Tuesday, February 06, 2018

Past Life

Agents of S.H.I.E.L.D. is now taking a hiatus for a month, but before they went away, they resolved the "future" arc of the season's ongoing story line.

There were some sudden big moves in the narrative that felt a little too "out of nowhere" to me to really work effectively -- the sudden introduction of a suicidal Kree PCP being the most conspicuous example. Kasius has always been a scheming villain, not a physical villain, but it seems the pressure to have a big sendoff for him led to this bizarre turn that had him behaving completely unlike himself to fight... Mack? There was another unearned moment, as no real rivalry between the two characters had ever previously been established (unlike, by contrast, Sinara and Daisy).

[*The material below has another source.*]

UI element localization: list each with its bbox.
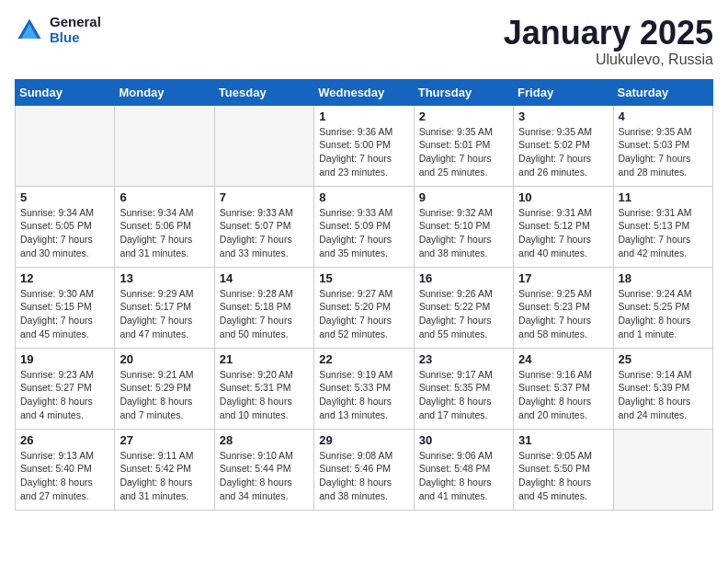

At least Simmons was there to get in a vengeful lick by slipping the "silencer" bot into Kasius' ear at the pivotal moment. (And at least in the first part of the episode, we got a Kasius we were more used to seeing, carrying on a one-sided conversation with Sinara just as he always did, death being no real obstacle to that.)

Future Yo-Yo was another untelegraphed plot development; out of the blue, Kasius reveals he also has a "seer" able to give him intel on our heroes, which for vague and unexplained (and unexplainable) reasons he wasn't using before this moment. But this development at least made for a much more impactful scene than the Kasius/Mack throwdown. It was chillinging to watch Future Yo-Yo struggle against her own sense of futility to give her past self knowledge of what's to come (and it was sold well by Natalia Cordova-Buckley). The late reveal that the Future Yo-Yo's arms had been amputated was one more creepy detail. And of course, the scene gave us new information to tease the back half of the season, revealing Coulson's disease, and Yo-Yo's belief that he has to die to save the future.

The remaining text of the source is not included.